* ECB holds rates, sees uneven growth going forward
* U.S. initial jobless benefits claims fell in latest week
* Aussie jumps vs yen, dlr after jobs data beats forecasts (Updates prices, adds details)
By Nick Olivari
NEW YORK, July 8 (Reuters) - The euro touched a two-month high against the dollar on Thursday as U.S. and Australian economic data restored faith in the global economic recovery and boosted investors' appetite for higher-yielding currencies.
New claims for U.S. unemployment insurance fell more than expected last week and several top U.S. retail chains reported June same-store sales that topped estimates, supporting demand for stocks and other higher-risk assets. For details, see [ID:nN08209499]
A jump in Australian employment in June drove the Australian dollar up more than 1 percent on the day against the dollar and up nearly 2 percent against the yen. [ID:nSGE66702T]
Clarity on European bank stress tests helped financial stocks as investors saw criteria for the checks were no more onerous than markets expected. [ID:nLDE6670LN].
"The euro continued to be supported by the overall elevated level of risk appetite," said Omer Esiner, a chief market analyst at Commonwealth Foreign Exchange in Washington. "That got a little bit of a boost from this morning's positive initial jobless claims data."
The Australian dollar and other so-called commodity currencies, such as the Canadian dollar, as well as the euro are often seen as a gauge for investors' demand for riskier assets.
The euro EUR= climbed as high as $1.2700, its highest level since mid-May, according to Reuters data. It was last up 0.4 percent at $1.2691, still within striking distance of the session high.
The European Central Bank earlier kept interest rates at a record low 1.0 percent at its monthly meeting.
ECB President Jean-Claude Trichet said at a press conference the economic recovery in the euro area continued in the first half of 2010. Looking ahead, he expected the euro area economy to grow "at a moderate and still uneven pace in an environment of high uncertainty."
Trichet offered few details on whether the upcoming stress tests will effectively gauge the health of European banks. He reiterated his calls for full transparency of the results and said complete disclosure would boost confidence among investors. Details on the tests will be disclosed later this month. [ID:nECBNEWS]

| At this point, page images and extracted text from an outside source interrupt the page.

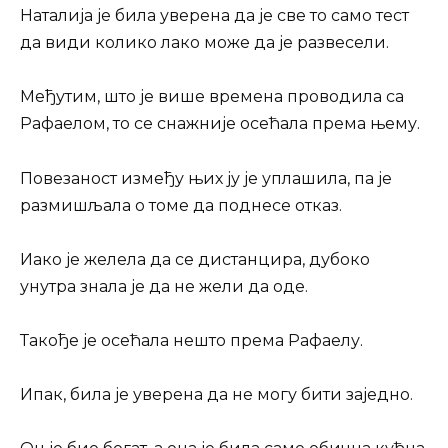
Наталија је била уверена да је све то само тест
да види колико лако може да је развесели.
Међутим, што је више времена проводила са
Рафаелом, то се снажније осећала према њему.
Повезаност између њих ју је уплашила, па је
размишљала о томе да поднесе отказ.
Иако је желела да се дистанцира, дубоко
унутра знала је да не жели да оде.
Такође је осећала нешто према Рафаелу.
Ипак, била је уверена да не могу бити заједно.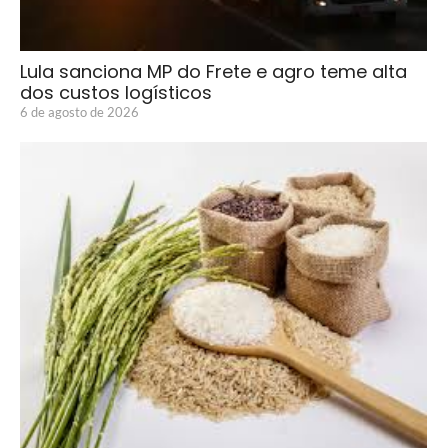
Lula sanciona MP do Frete e agro teme alta
dos custos logísticos
6 de agosto de 2026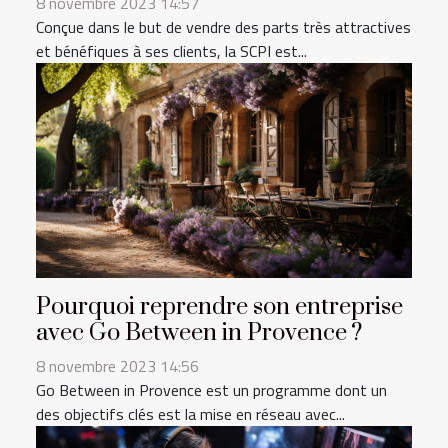
8 novembre 2023 14:57
Conçue dans le but de vendre des parts très attractives
et bénéfiques à ses clients, la SCPI est...
Pourquoi reprendre son entreprise
avec Go Between in Provence ?
8 novembre 2023 14:56
Go Between in Provence est un programme dont un
des objectifs clés est la mise en réseau avec...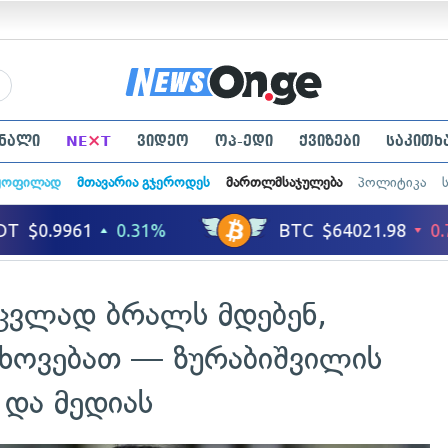
×
ნალი
NE
T
ვიდეო
ოპ-ედი
ქვიზები
საკითხ
ყოფილად
მთავარია გჯეროდეს
მართლმსაჯულება
პოლიტიკა
აცვლად ბრალს მდებენ,
ხოვებათ — ზურაბიშვილის
 და მედიას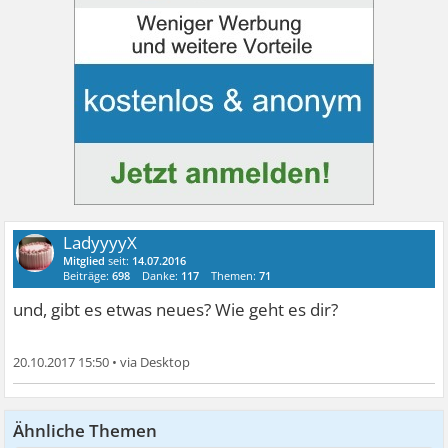
LadyyyyX
Mitglied
seit:
14.07.2016
Beiträge:
698
Danke:
117
Themen:
71
und, gibt es etwas neues? Wie geht es dir?
20.10.2017 15:50
•
Ähnliche Themen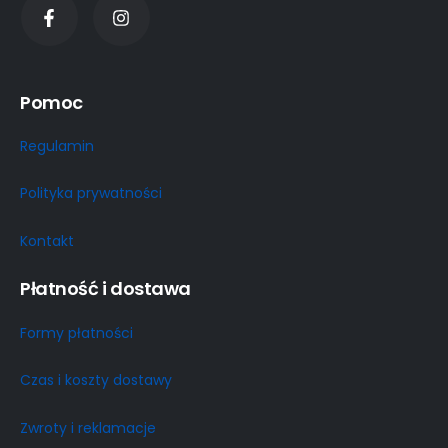
Pomoc
Regulamin
Polityka prywatności
Kontakt
Płatność i dostawa
Formy płatności
Czas i koszty dostawy
Zwroty i reklamacje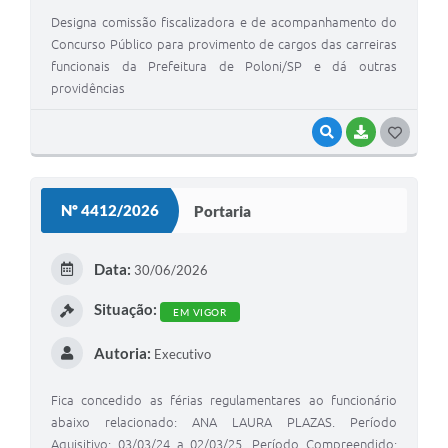
Designa comissão fiscalizadora e de acompanhamento do
Concurso Público para provimento de cargos das carreiras
funcionais da Prefeitura de Poloni/SP e dá outras
providências
VISUALIZAR
BAIXAR
G
O
S
Nº 4412/2026
Portaria
T
E
Data:
30/06/2026
I
Situação:
EM VIGOR
Autoria:
Executivo
Fica concedido as férias regulamentares ao funcionário
abaixo relacionado: ANA LAURA PLAZAS. Período
Aquisitivo: 03/03/24 a 02/03/25. Período Compreendido: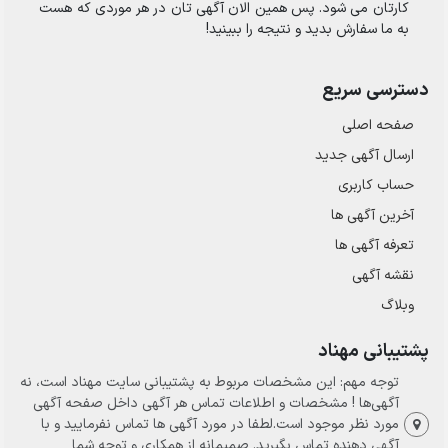
کارتان می شود. پس همین الان آگهی تان در هر موردی که هست
به ما سفارش بدید و نتیجه را ببینید!
دسترسی سریع
صفحه اصلی
ارسال‌ آگهی جدید
حساب کاربری
آخرین آگهی ها
تعرفه آگهی ها
نقشه آگهی
وبلاگ
پشتیبانی مهناد
توجه مهم: این مشخصات مربوط به پشتیبانی سایت مهناد است، نه
آگهی‌ها ! مشخصات و اطلاعات تماس هر آگهی داخل صفحه آگهی
مورد نظر موجود است.لطفا در مورد آگهی ها تماس نفرمایید و با
آگهی دهنده تماس بگیرید. صمیمانه از همکاری و توجه شما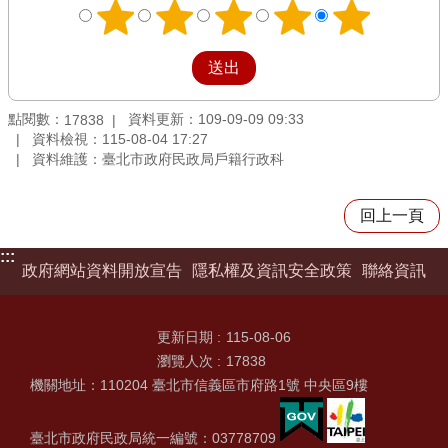
點閱數：
資料更新：109-09-09 09:33
17838
資料檢視：115-08-04 17:27
資料維護：臺北市政府民政局戶籍行政科
回上一頁
:::
政府網站資料開放宣告
隱私權及資訊安全政策
聯絡資訊
更新日期
115-08-06
瀏覽人次
17838
機關地址：110204 臺北市信義區市府路1號 中央區9樓
臺北市政府民政局統一編號：03778709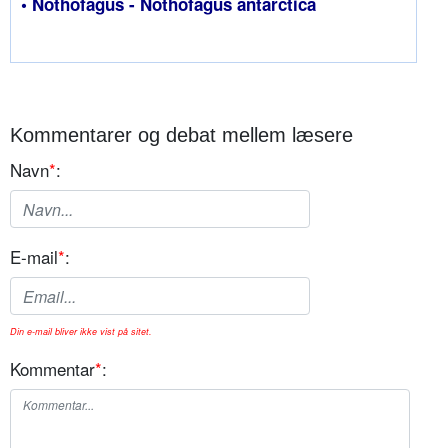
• Nothofagus - Nothofagus antarctica
Kommentarer og debat mellem læsere
Navn
*
:
E-mail
*
:
Din e-mail bliver ikke vist på sitet.
Kommentar
*
: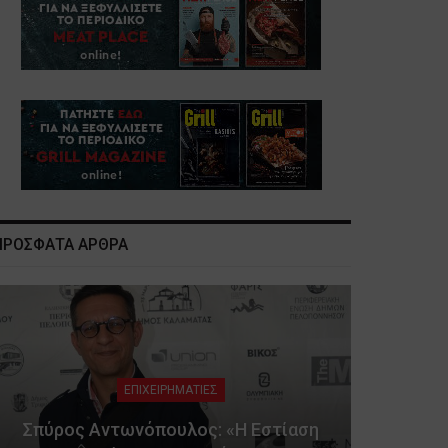
ΠΡΟΣΦΑΤΑ ΑΡΘΡΑ
ΕΠΙΧΕΙΡΗΜΑΤΙΕΣ
Σπύρος Αντωνόπουλος: «Η Εστίαση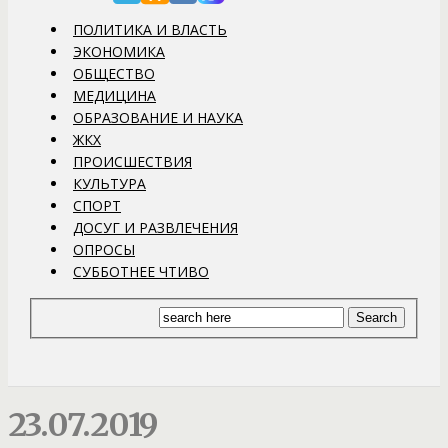
ПОЛИТИКА И ВЛАСТЬ
ЭКОНОМИКА
ОБЩЕСТВО
МЕДИЦИНА
ОБРАЗОВАНИЕ И НАУКА
ЖКХ
ПРОИСШЕСТВИЯ
КУЛЬТУРА
СПОРТ
ДОСУГ И РАЗВЛЕЧЕНИЯ
ОПРОСЫ
СУББОТНЕЕ ЧТИВО
23.07.2019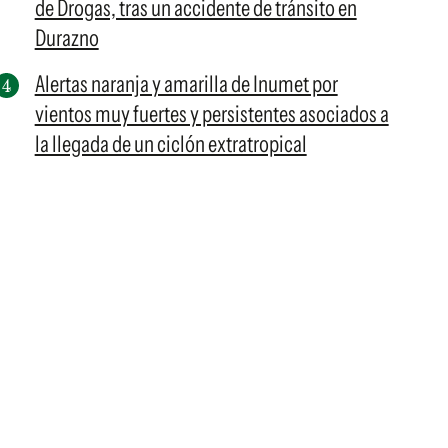
de Drogas, tras un accidente de tránsito en
Durazno
Alertas naranja y amarilla de Inumet por
vientos muy fuertes y persistentes asociados a
la llegada de un ciclón extratropical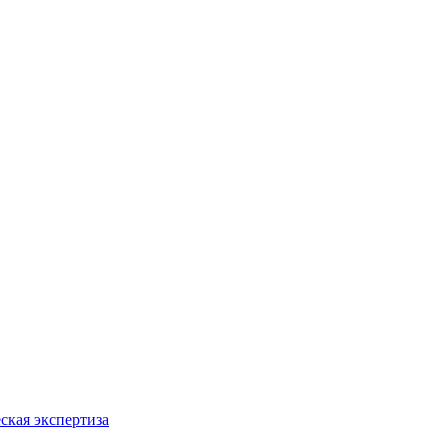
ская экспертиза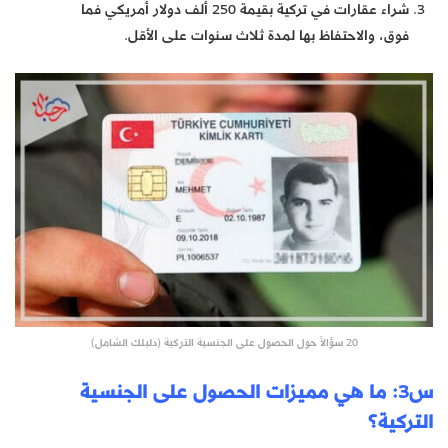
شراء عقارات في تركية بقيمة 250 ألف دولار أمريكي فما
فوق، والاحتفاظ بها لمدة ثلاث سنوات على الأقل.
20 سؤالاً حول الحصول على الجنسية التركية (دليلك الشامل)
س3: ما هي مميزات الحصول على الجنسية
التركية؟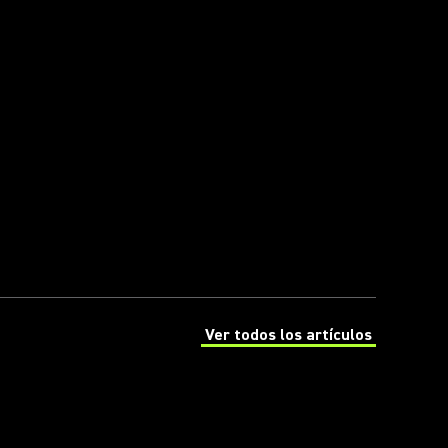
Ver todos los artículos
(Opens in a new tab)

Further declines in the U.S. dollar are likely, according to the International Monetary Fund. The greenback will depreciate in value "moderately" over the next five years, the IMF predicted on Thursday. [ID:nWEN6756]
The Australian dollar was 2.1 percent higher versus the yen at 77.43 yen AUDJPY=R, on data showing Australia created 45,900 jobs in June, well above forecasts for 17,500. It rose 1.3 percent on the day against the dollar to $0.8756 AUD=.
The yen was one of the day's biggest losers as gains in European and U.S. stocks prompted investors to shed long positions in the low-yielding currency.
The dollar rose 0.7 percent to 88.36 yen JPY=, while the euro rose 1.2 percent against the Japanese currency to 112.14 EURJPY=.
Sterling GBP= slipped 0.2 percent to $1.5158, pulling away from a two-month high of $1.5241 after an early rally triggered an unwinding of some long positions.